DESCRIPTION OF THE TASK: Leave out the pictures and print the rest of the entries exactly as they stand.

= = =

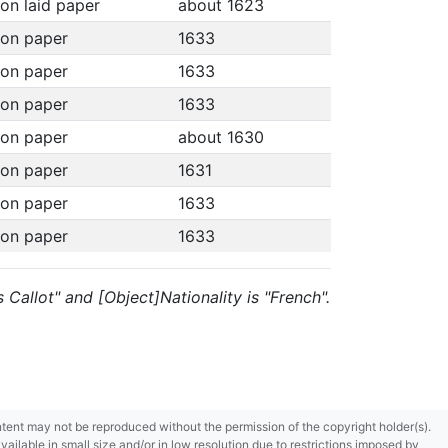
 on laid paper
about 1623
 on paper
1633
 on paper
1633
 on paper
1633
 on paper
about 1630
 on paper
1631
 on paper
1633
 on paper
1633
s Callot" and [Object]Nationality is "French".
content may not be reproduced without the permission of the copyright holder(s).
ilable in small size and/or in low resolution due to restrictions imposed by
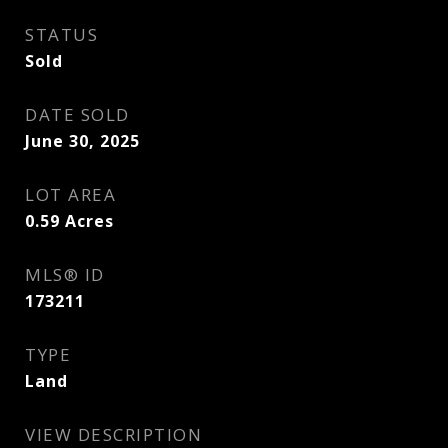
STATUS
Sold
DATE SOLD
June 30, 2025
LOT AREA
0.59
Acres
MLS® ID
173211
TYPE
Land
VIEW DESCRIPTION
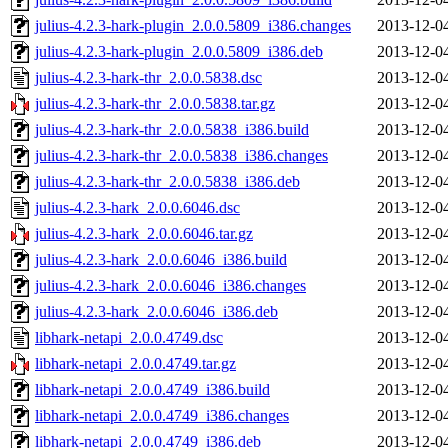
julius-4.2.3-hark-plugin_2.0.0.5809_i386.changes
2013-12-0
julius-4.2.3-hark-plugin_2.0.0.5809_i386.deb
2013-12-0
julius-4.2.3-hark-thr_2.0.0.5838.dsc
2013-12-0
julius-4.2.3-hark-thr_2.0.0.5838.tar.gz
2013-12-0
julius-4.2.3-hark-thr_2.0.0.5838_i386.build
2013-12-0
julius-4.2.3-hark-thr_2.0.0.5838_i386.changes
2013-12-0
julius-4.2.3-hark-thr_2.0.0.5838_i386.deb
2013-12-0
julius-4.2.3-hark_2.0.0.6046.dsc
2013-12-0
julius-4.2.3-hark_2.0.0.6046.tar.gz
2013-12-0
julius-4.2.3-hark_2.0.0.6046_i386.build
2013-12-0
julius-4.2.3-hark_2.0.0.6046_i386.changes
2013-12-0
julius-4.2.3-hark_2.0.0.6046_i386.deb
2013-12-0
libhark-netapi_2.0.0.4749.dsc
2013-12-0
libhark-netapi_2.0.0.4749.tar.gz
2013-12-0
libhark-netapi_2.0.0.4749_i386.build
2013-12-0
libhark-netapi_2.0.0.4749_i386.changes
2013-12-0
libhark-netapi_2.0.0.4749_i386.deb
2013-12-0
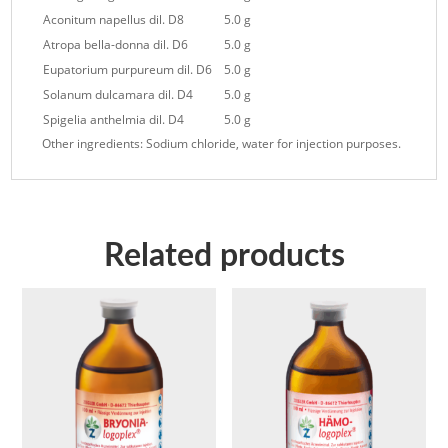
Aconitum napellus dil. D8
5.0 g
Atropa bella-donna dil. D6
5.0 g
Eupatorium purpureum dil. D6
5.0 g
Solanum dulcamara dil. D4
5.0 g
Spigelia anthelmia dil. D4
5.0 g
Other ingredients: Sodium chloride, water for injection purposes.
Related products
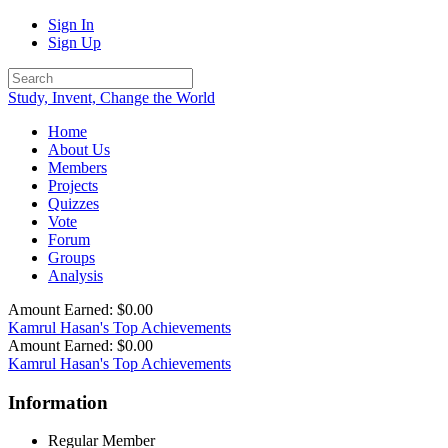
Sign In
Sign Up
Study, Invent, Change the World
Home
About Us
Members
Projects
Quizzes
Vote
Forum
Groups
Analysis
Amount Earned: $0.00
Kamrul Hasan's Top Achievements
Amount Earned: $0.00
Kamrul Hasan's Top Achievements
Information
Regular Member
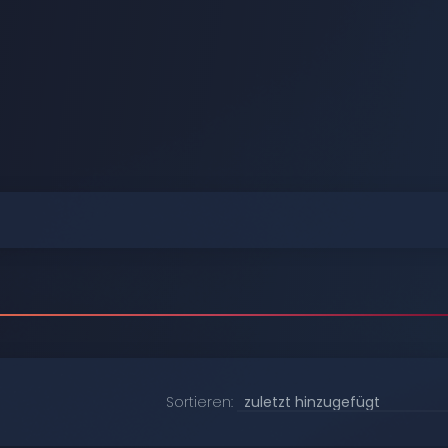
Durchstöbern
Durchstöbern
Durchstöbern
Durchstöbern
Durchstöbern
Durchstöbern
Sortieren:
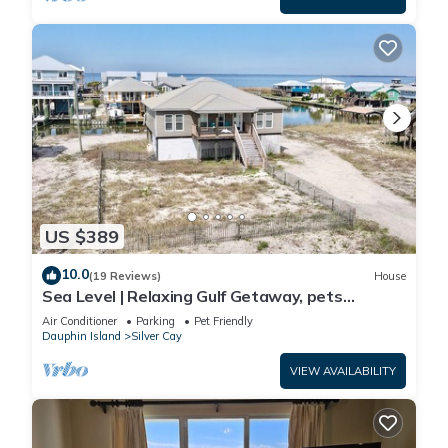
US $389
10.0
(19 Reviews)
House
Sea Level | Relaxing Gulf Getaway, pets
welcome
Air Conditioner
Parking
Pet Friendly
Dauphin Island
Silver Cay
VIEW AVAILABILITY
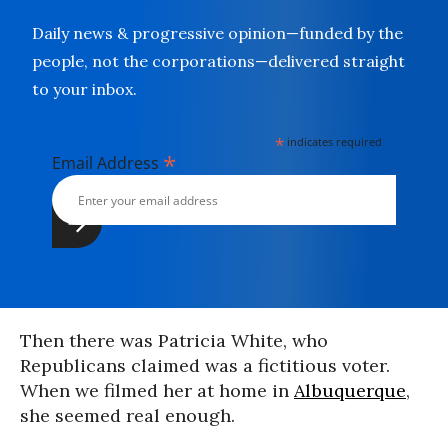
Daily news & progressive opinion—funded by the
people, not the corporations—delivered straight
to your inbox.
*
indicates required
*
Email Address
Then there was Patricia White, who
Republicans claimed was a fictitious voter.
When we filmed her at home in
Albuquerque
,
she seemed real enough.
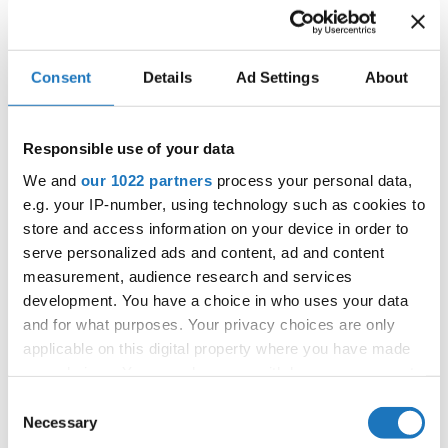
reaffirming the organization’s strong and stable financial
standing.
The meeting took place at Hotel Tivoli in Copenhagen and
Consent
Details
Ad Settings
About
gathered IDO’s internal revisors Marcel Baumgaertner
(Switzerland) and Pedro Herman (Belgium), along with IDO
Responsible use of your data
Treasurer Kirsten Dan Jensen and IDO President Prof. Dr.
We and
our 1022 partners
process your personal data,
Sc. Velibor Srdic.
e.g. your IP-number, using technology such as cookies to
store and access information on your device in order to
The revision confirmed that the IDO’s financial statements
serve personalized ads and content, ad and content
are in excellent order, and the overall financial situation
measurement, audience research and services
development. You have a choice in who uses your data
remains stable and well-managed. This positive outcome
and for what purposes. Your privacy choices are only
reflects the organization’s ongoing commitment to
applicable on this digital property where you have made
transparency and financial responsibility.
your choices. You can change or withdraw your consent
any time from the Cookie Declaration or by clicking on
With this strong foundation, IDO continues to build
Consent
the Privacy trigger icon.
Necessary
towards a sustainable and successful future for the global
Selection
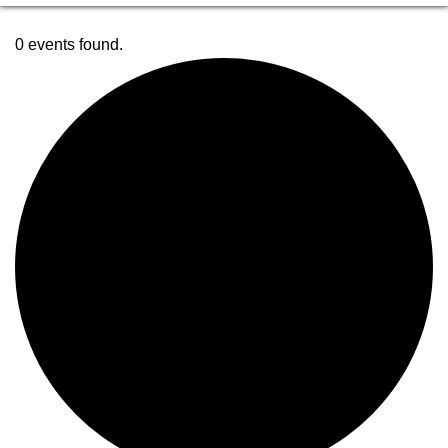
0 events found.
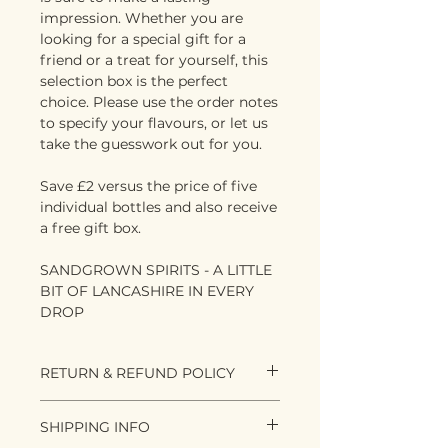
impression. Whether you are
looking for a special gift for a
friend or a treat for yourself, this
selection box is the perfect
choice. Please use the order notes
to specify your flavours, or let us
take the guesswork out for you.
Save £2 versus the price of five
individual bottles and also receive
a free gift box.
SANDGROWN SPIRITS - A LITTLE
BIT OF LANCASHIRE IN EVERY
DROP
RETURN & REFUND POLICY
As spirit lovers, we know that
SHIPPING INFO
flavours and what people like are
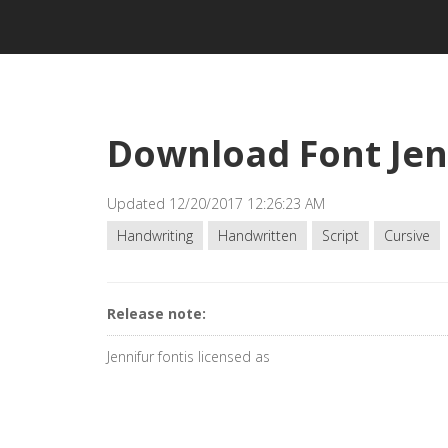
Download Font Jen
Updated 12/20/2017 12:26:23 AM
Handwriting
Handwritten
Script
Cursive
Release note:
Jennifur fontis licensed as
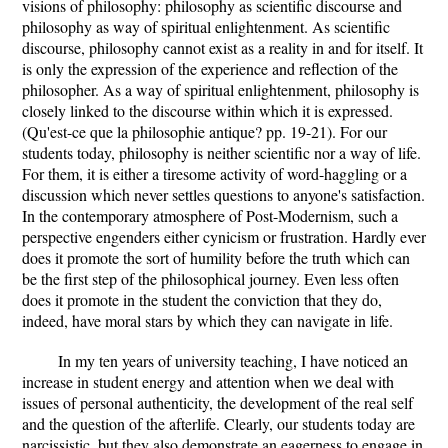
visions of philosophy: philosophy as scientific discourse and
philosophy as way of spiritual enlightenment. As scientific
discourse, philosophy cannot exist as a reality in and for itself. It
is only the expression of the experience and reflection of the
philosopher. As a way of spiritual enlightenment, philosophy is
closely linked to the discourse within which it is expressed.
(Qu'est-ce que la philosophie antique? pp. 19-21). For our
students today, philosophy is neither scientific nor a way of life.
For them, it is either a tiresome activity of word-haggling or a
discussion which never settles questions to anyone's satisfaction.
In the contemporary atmosphere of Post-Modernism, such a
perspective engenders either cynicism or frustration. Hardly ever
does it promote the sort of humility before the truth which can
be the first step of the philosophical journey. Even less often
does it promote in the student the conviction that they do,
indeed, have moral stars by which they can navigate in life.
In my ten years of university teaching, I have noticed an
increase in student energy and attention when we deal with
issues of personal authenticity, the development of the real self
and the question of the afterlife. Clearly, our students today are
narcissistic, but they also demonstrate an eagerness to engage in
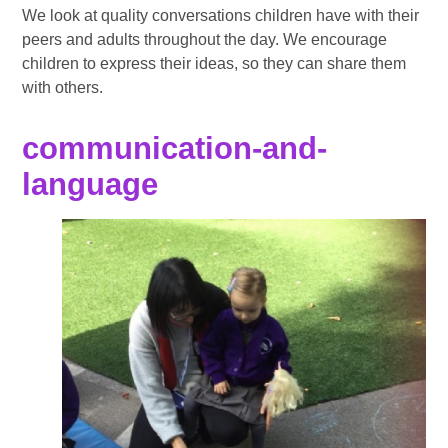
We look at quality conversations children have with their
peers and adults throughout the day. We encourage
children to express their ideas, so they can share them
with others.
communication-and-
language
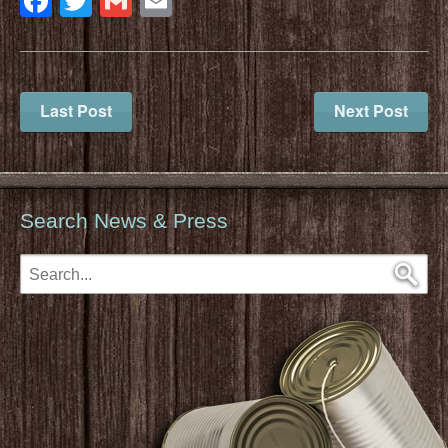
Facebook
Twitter
Gmail
Email
Last Post
Next Post
Search News & Press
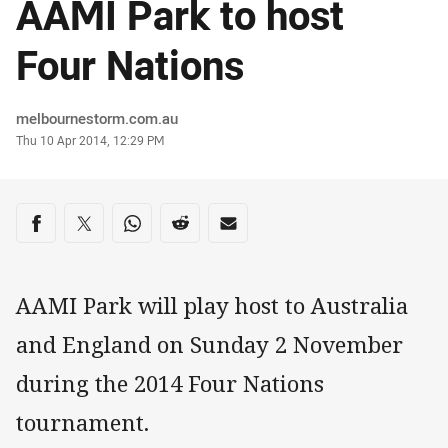
AAMI Park to host
Four Nations
Author
melbournestorm.com.au
Timestamp
Thu 10 Apr 2014, 12:29 PM
Share on social media
Share via Facebook
Share via Twitter
Share via Whats-app
Share via Reddit
Share via Email
AAMI Park will play host to Australia
and England on Sunday 2 November
during the 2014 Four Nations
tournament.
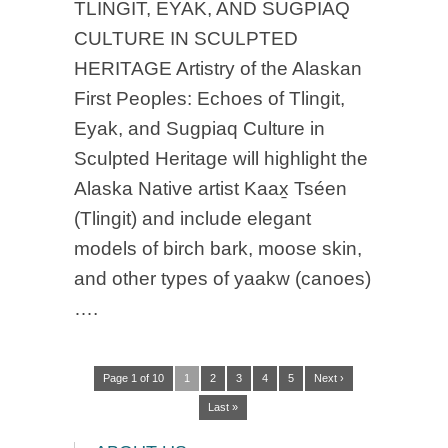
TLINGIT, EYAK, AND SUGPIAQ
CULTURE IN SCULPTED
HERITAGE Artistry of the Alaskan
First Peoples: Echoes of Tlingit,
Eyak, and Sugpiaq Culture in
Sculpted Heritage will highlight the
Alaska Native artist Kaax̱ Tséen
(Tlingit) and include elegant
models of birch bark, moose skin,
and other types of yaakw (canoes)
….
Page 1 of 10
1
2
3
4
5
Next ›
Last »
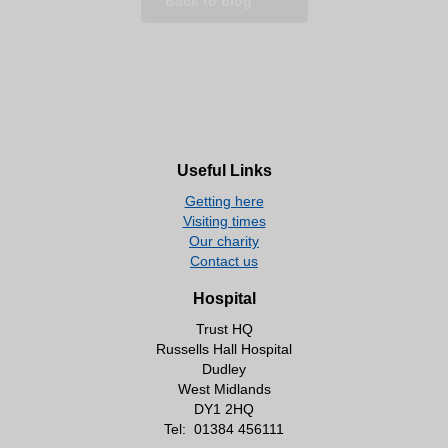
Back to blog
Useful Links
Getting here
Visiting times
Our charity
Contact us
Hospital
Trust HQ
Russells Hall Hospital
Dudley
West Midlands
DY1 2HQ
Tel:
01384 456111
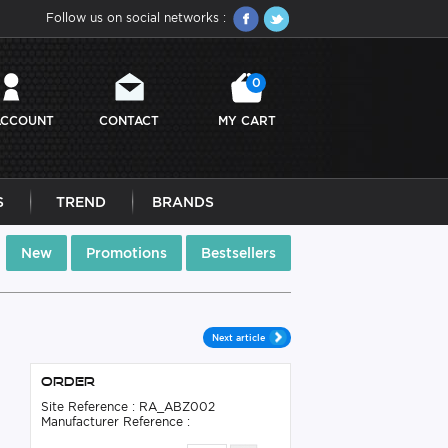
Follow us on social networks :
0
ACCOUNT
CONTACT
MY CART
S
TREND
BRANDS
New
Promotions
Bestsellers
Next article
Order
Site Reference : RA_ABZ002
Manufacturer Reference :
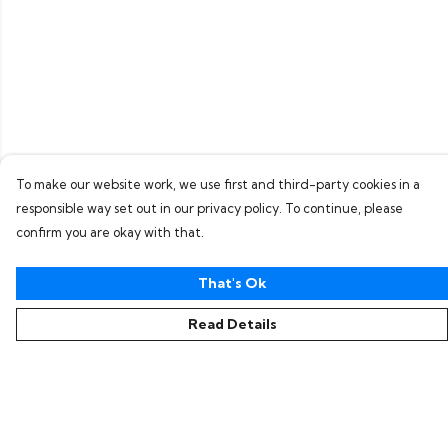
To make our website work, we use first and third-party cookies in a
responsible way set out in our privacy policy. To continue, please
confirm you are okay with that.
That's Ok
Read Details
Menu
Home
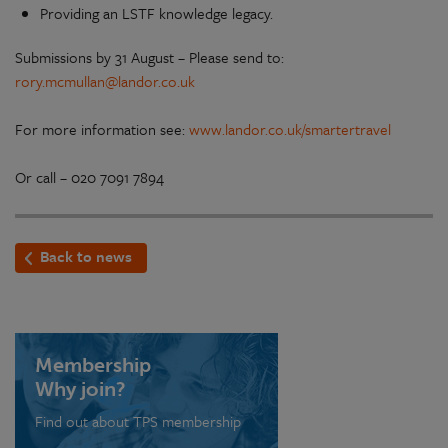
Providing an LSTF knowledge legacy.
Submissions by 31 August – Please send to:
rory.mcmullan@landor.co.uk
For more information see:
www.landor.co.uk/smartertravel
Or call – 020 7091 7894
Back to news
Membership
Why join?
Find out about TPS membership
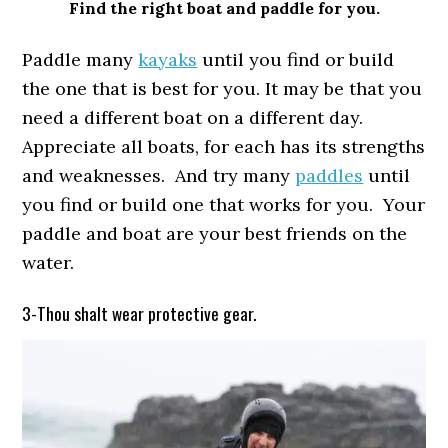
Find the right boat and paddle for you.
Paddle many
kayaks
until you find or build
the one that is best for you. It may be that you
need a different boat on a different day.
Appreciate all boats, for each has its strengths
and weaknesses. And try many
paddles
until
you find or build one that works for you. Your
paddle and boat are your best friends on the
water.
3-Thou shalt wear protective gear.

= = =

RESULT FOR THIS TASK:
 on laid paper
about 1623
 on paper
1633
 on paper
1633
 on paper
1633
 on paper
about 1630
 on paper
1631
 on paper
1633
 on paper
1633
s Callot" and [Object]Nationality is "French".
content may not be reproduced without the permission of the copyright holder(s).
ilable in small size and/or in low resolution due to restrictions imposed by
STATUS
Sold
DATE SOLD
June 30, 2025
LOT AREA
0.59
Acres
MLS® ID
173211
TYPE
Land
VIEW DESCRIPTION
julius-4.2.3-hark-plugin_2.0.0.5809_i386.changes
2013-12-0
julius-4.2.3-hark-plugin_2.0.0.5809_i386.deb
2013-12-0
julius-4.2.3-hark-thr_2.0.0.5838.dsc
2013-12-0
julius-4.2.3-hark-thr_2.0.0.5838.tar.gz
2013-12-0
julius-4.2.3-hark-thr_2.0.0.5838_i386.build
2013-12-0
julius-4.2.3-hark-thr_2.0.0.5838_i386.changes
2013-12-0
julius-4.2.3-hark-thr_2.0.0.5838_i386.deb
2013-12-0
julius-4.2.3-hark_2.0.0.6046.dsc
2013-12-0
julius-4.2.3-hark_2.0.0.6046.tar.gz
2013-12-0
julius-4.2.3-hark_2.0.0.6046_i386.build
2013-12-0
julius-4.2.3-hark_2.0.0.6046_i386.changes
2013-12-0
julius-4.2.3-hark_2.0.0.6046_i386.deb
2013-12-0
libhark-netapi_2.0.0.4749.dsc
2013-12-0
libhark-netapi_2.0.0.4749.tar.gz
2013-12-0
libhark-netapi_2.0.0.4749_i386.build
2013-12-0
libhark-netapi_2.0.0.4749_i386.changes
2013-12-0
libhark-netapi_2.0.0.4749_i386.deb
2013-12-0
Aconitum napellus dil. D8
5.0 g
Atropa bella-donna dil. D6
5.0 g
Eupatorium purpureum dil. D6
5.0 g
Solanum dulcamara dil. D4
5.0 g
Spigelia anthelmia dil. D4
5.0 g
Other ingredients: Sodium chloride, water for injection purposes.
Related products
Sign In
Sign Up
Study, Invent, Change the World
Home
About Us
Members
Projects
Quizzes
Vote
Forum
Groups
Analysis
Amount Earned: $0.00
Kamrul Hasan's Top Achievements
Amount Earned: $0.00
Kamrul Hasan's Top Achievements
Information
Regular Member
Durchstöbern
Durchstöbern
Durchstöbern
Durchstöbern
Durchstöbern
Durchstöbern
Sortieren:
US $389
10.0
(19 Reviews)
House
Sea Level | Relaxing Gulf Getaway, pets
welcome
Air Conditioner
Parking
Pet Friendly
Dauphin Island
Silver Cay
VIEW AVAILABILITY
Daily news & progressive opinion—funded by the
people, not the corporations—delivered straight
to your inbox.
*
indicates required
*
Email Address
Then there was Patricia White, who
Republicans claimed was a fictitious voter.
When we filmed her at home in
Albuquerque
,
she seemed real enough.
reaffirming the organization’s strong and stable financial
standing.
The meeting took place at Hotel Tivoli in Copenhagen and
Consent
Details
Ad Settings
About
gathered IDO’s internal revisors Marcel Baumgaertner
(Switzerland) and Pedro Herman (Belgium), along with IDO
Responsible use of your data
Treasurer Kirsten Dan Jensen and IDO President Prof. Dr.
We and
our 1022 partners
process your personal data,
Sc. Velibor Srdic.
e.g. your IP-number, using technology such as cookies to
store and access information on your device in order to
The revision confirmed that the IDO’s financial statements
serve personalized ads and content, ad and content
are in excellent order, and the overall financial situation
measurement, audience research and services
development. You have a choice in who uses your data
remains stable and well-managed. This positive outcome
and for what purposes. Your privacy choices are only
reflects the organization’s ongoing commitment to
applicable on this digital property where you have made
transparency and financial responsibility.
your choices. You can change or withdraw your consent
any time from the Cookie Declaration or by clicking on
With this strong foundation, IDO continues to build
Consent
the Privacy trigger icon.
Necessary
towards a sustainable and successful future for the global
Selection
0 events found.
impression. Whether you are
looking for a special gift for a
friend or a treat for yourself, this
selection box is the perfect
choice. Please use the order notes
to specify your flavours, or let us
take the guesswork out for you.
Save £2 versus the price of five
individual bottles and also receive
a free gift box.
SANDGROWN SPIRITS - A LITTLE
BIT OF LANCASHIRE IN EVERY
DROP
RETURN & REFUND POLICY
As spirit lovers, we know that
SHIPPING INFO
flavours and what people like are
Download Font Jen
Updated 12/20/2017 12:26:23 AM
Handwriting
Handwritten
Script
Cursive
Release note:
Jennifur fontis licensed as
visions of philosophy: philosophy as scientific discourse and
philosophy as way of spiritual enlightenment. As scientific
discourse, philosophy cannot exist as a reality in and for itself. It
is only the expression of the experience and reflection of the
philosopher. As a way of spiritual enlightenment, philosophy is
closely linked to the discourse within which it is expressed.
(Qu'est-ce que la philosophie antique? pp. 19-21). For our
students today, philosophy is neither scientific nor a way of life.
For them, it is either a tiresome activity of word-haggling or a
discussion which never settles questions to anyone's satisfaction.
In the contemporary atmosphere of Post-Modernism, such a
perspective engenders either cynicism or frustration. Hardly ever
does it promote the sort of humility before the truth which can
be the first step of the philosophical journey. Even less often
does it promote in the student the conviction that they do,
indeed, have moral stars by which they can navigate in life.
In my ten years of university teaching, I have noticed an
increase in student energy and attention when we deal with
issues of personal authenticity, the development of the real self
and the question of the afterlife. Clearly, our students today are
narcissistic, but they also demonstrate an eagerness to engage in
We look at quality conversations children have with their
peers and adults throughout the day. We encourage
children to express their ideas, so they can share them
with others.
communication-and-
language
Facebook
Twitter
Gmail
Email
Last Post
Next Post
Search News & Press
AAMI Park to host
Four Nations
Author
melbournestorm.com.au
Timestamp
Thu 10 Apr 2014, 12:29 PM
Share on social media
Share via Facebook
Share via Twitter
Share via Whats-app
Share via Reddit
Share via Email
AAMI Park will play host to Australia
and England on Sunday 2 November
during the 2014 Four Nations
tournament.
TLINGIT, EYAK, AND SUGPIAQ
CULTURE IN SCULPTED
HERITAGE Artistry of the Alaskan
First Peoples: Echoes of Tlingit,
Eyak, and Sugpiaq Culture in
Sculpted Heritage will highlight the
Alaska Native artist Kaax̱ Tséen
(Tlingit) and include elegant
models of birch bark, moose skin,
and other types of yaakw (canoes)
….
Page 1 of 10
1
2
3
4
5
Next ›
Last »
Back to blog
Useful Links
Getting here
Visiting times
Our charity
Contact us
Hospital
Trust HQ
Russells Hall Hospital
Dudley
West Midlands
DY1 2HQ
Tel:
01384 456111
Follow us on social networks :
0
ACCOUNT
CONTACT
MY CART
S
TREND
BRANDS
New
Promotions
Bestsellers
Next article
Order
Site Reference : RA_ABZ002
Manufacturer Reference :
To make our website work, we use first and third-party cookies in a
responsible way set out in our privacy policy. To continue, please
confirm you are okay with that.
That's Ok
Read Details
Menu
Home
Providing an LSTF knowledge legacy.
Submissions by 31 August – Please send to:
rory.mcmullan@landor.co.uk
For more information see:
www.landor.co.uk/smartertravel
Or call – 020 7091 7894
Back to news
Membership
Why join?
Find out about TPS membership
Find the right boat and paddle for you.
Paddle many
kayaks
until you find or build
the one that is best for you. It may be that you
need a different boat on a different day.
Appreciate all boats, for each has its strengths
and weaknesses. And try many
paddles
until
you find or build one that works for you. Your
paddle and boat are your best friends on the
water.
3-Thou shalt wear protective gear.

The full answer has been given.